Заставлю вспомнить Русь - Серба Андрей Иванович 11 стр.


Слыша за спиной яростные крики ринувшихся за ним по лестнице дружинников, Микула спрыгнул на палубу дромона. Увернулся от блеснувшего рядом с ним лезвия секиры, принял на щит укол широкого ромейского копья, отбил клинком удар чужого меча. Тотчас по его бокам выросли двое дружинников, за ними ещё трое. Краем глаза Микула успел заметить, что и над другим бортом дромона появились остроконечные русские шлемы, а затем стена червлёных щитов хлынула на палубу.

- Смерть ромеям! - прокричал Микула, бросаясь с мечом вперёд, в гущу византийцев.

Жестокий и беспощадный бой на уничтожение, не знающий раненых и пленных, разгорелся на палубе и корме дромона, в его чреве...

Вёсла в руках отборных гребцов-силачей гнулись и скрипели, их покрасневшие от напряжения лица лоснились от пота, из шумно вздымавшихся грудей рвалось тяжёлое, прерывистое дыхание. Великий князь, словно обыкновенный лучник, стоял за щитом у борта ладьи и посылал в мелькавшие мимо него чужие корабли стрелу за стрелой. В середине своего ключа, прикрытая спереди и с боков другими русскими суднами, ладья великого князя шла на прорыв.

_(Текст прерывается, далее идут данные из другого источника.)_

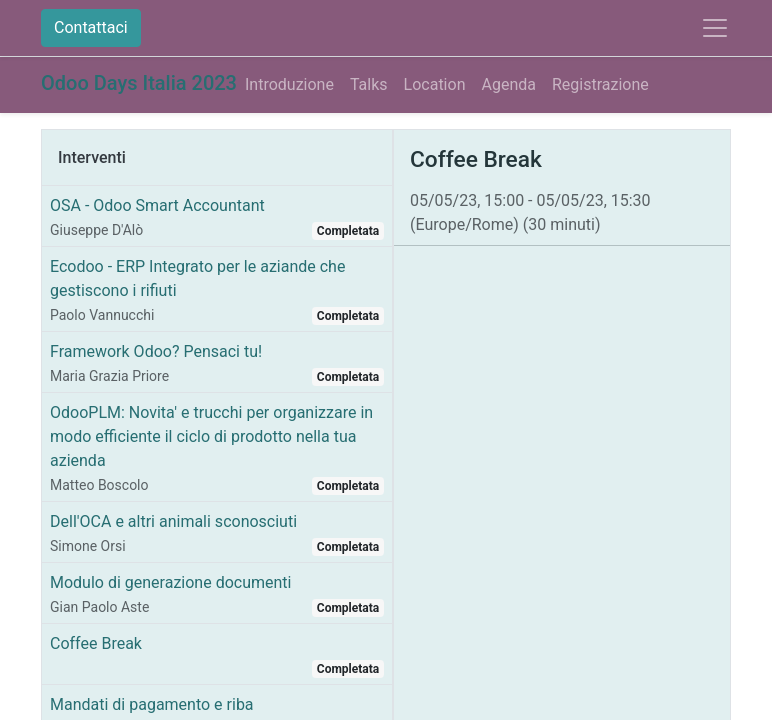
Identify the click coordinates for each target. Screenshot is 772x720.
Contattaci (91, 27)
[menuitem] (289, 85)
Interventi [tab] (92, 157)
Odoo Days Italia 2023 (139, 83)
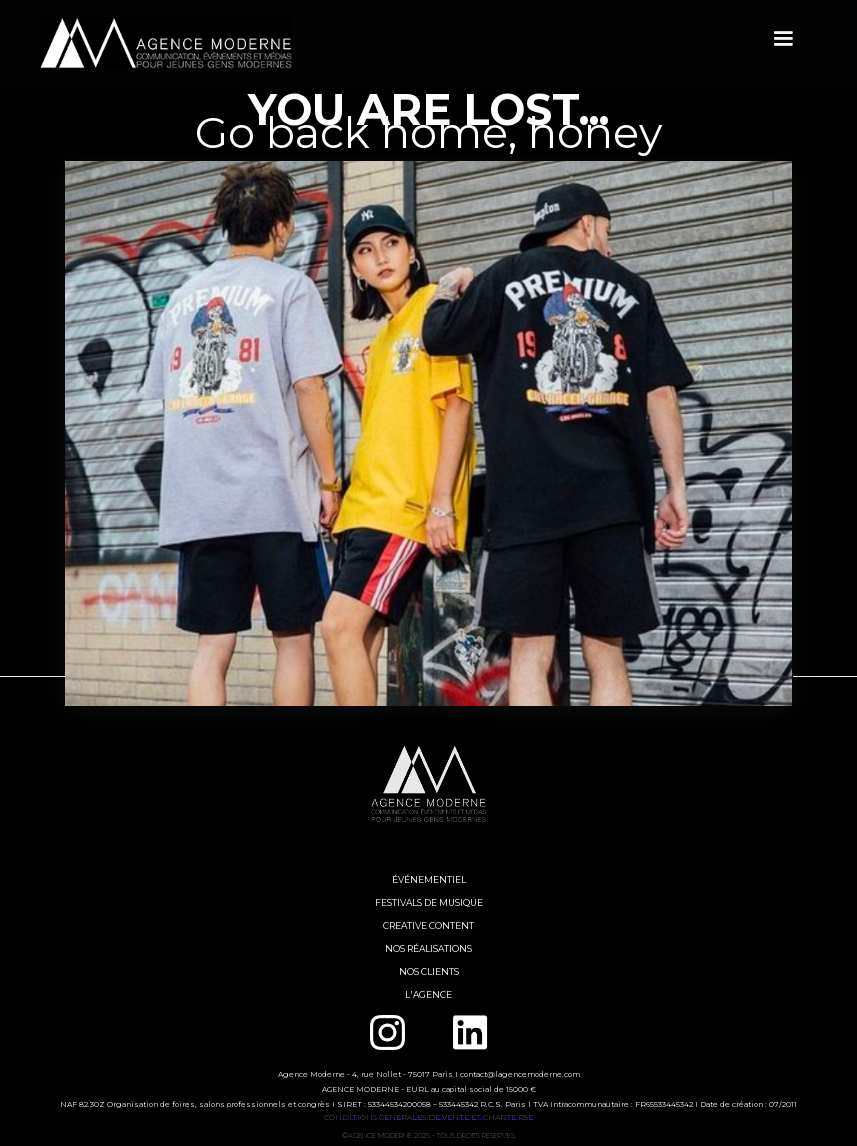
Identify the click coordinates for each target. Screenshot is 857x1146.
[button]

Безоблачное с утра небо сейчас было затянуто дымной пеленой, и даже лучи солнца не могли пробиться сквозь неё. Тут и там на воде виднелись ярко пылавшие русские ладьи и насады. Косматые языки пламени быстро пожирали просмолённое сухое дерево, густой смрадный дым медленно поднимался вверх, растекался по сторонам. Впереди великокняжеской ладьи смутно вырисовывались неясные очертания византийских кораблей, палубы и борта которых периодически озарялись вспышками метаемого в русичей огня. Его струи попадали в ладьи и насады, хлестали в дымную пелену, из которой те вырывались, византийцы будто хотели залить огнём всё, что находилось внутри замкнутого их флотом круга. Всё больше огромных костров из дерева и заживо сгораемых людей колыхалось на пунцовых от крови и огня волнах.

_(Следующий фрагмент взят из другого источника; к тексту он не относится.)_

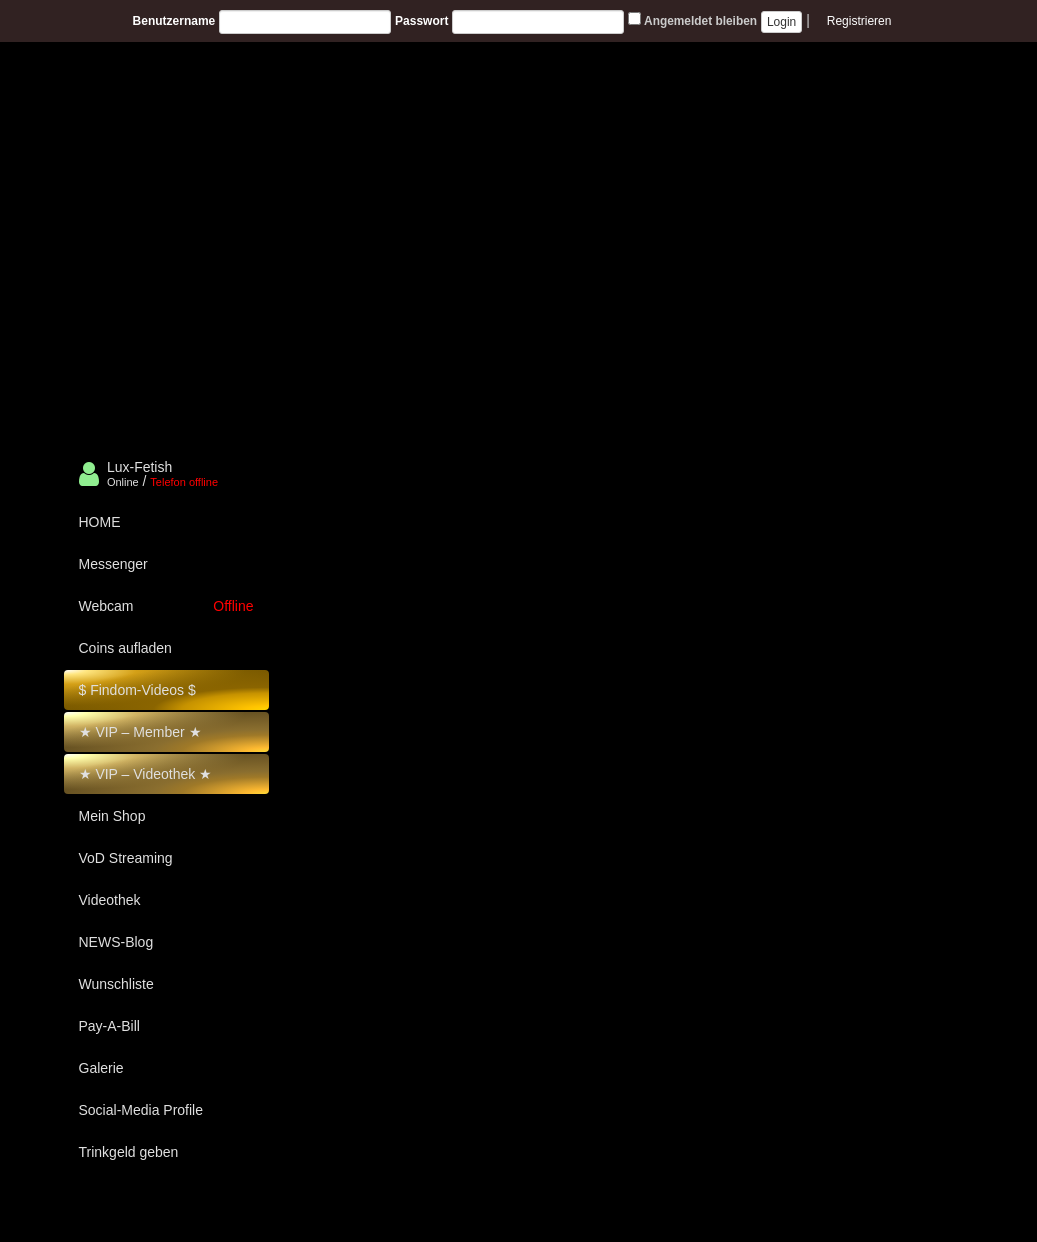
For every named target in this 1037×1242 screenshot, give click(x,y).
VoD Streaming (126, 858)
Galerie (101, 1068)
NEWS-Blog (116, 942)
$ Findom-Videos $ (137, 690)
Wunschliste (116, 984)
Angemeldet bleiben (692, 20)
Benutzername (174, 21)
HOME (100, 522)
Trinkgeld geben (129, 1152)
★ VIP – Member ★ (140, 732)
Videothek (110, 900)
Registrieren (859, 21)
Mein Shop (112, 816)
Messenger (113, 564)
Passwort (421, 21)
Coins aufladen (125, 648)
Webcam (166, 606)
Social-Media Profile (141, 1110)
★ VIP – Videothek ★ (146, 774)
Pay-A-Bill (109, 1026)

Охваченные пламенем русичи прыгали за борт, однако тяжёлое вооружение тянуло их на дно. Да и сама вода не сулила спасения: на её поверхности тоже плясал огонь - горела не угодившая в суда зажигательная смесь. На русичей, которым всё-таки удавалось отплыть на чистую воду, начинали густо сыпаться стрелы и камни византийских лучников и пращников. Рёв и гул десятков кострищ, крики и стоны сотен горевших живыми, тонувших в воде людей неслись со всех сторон.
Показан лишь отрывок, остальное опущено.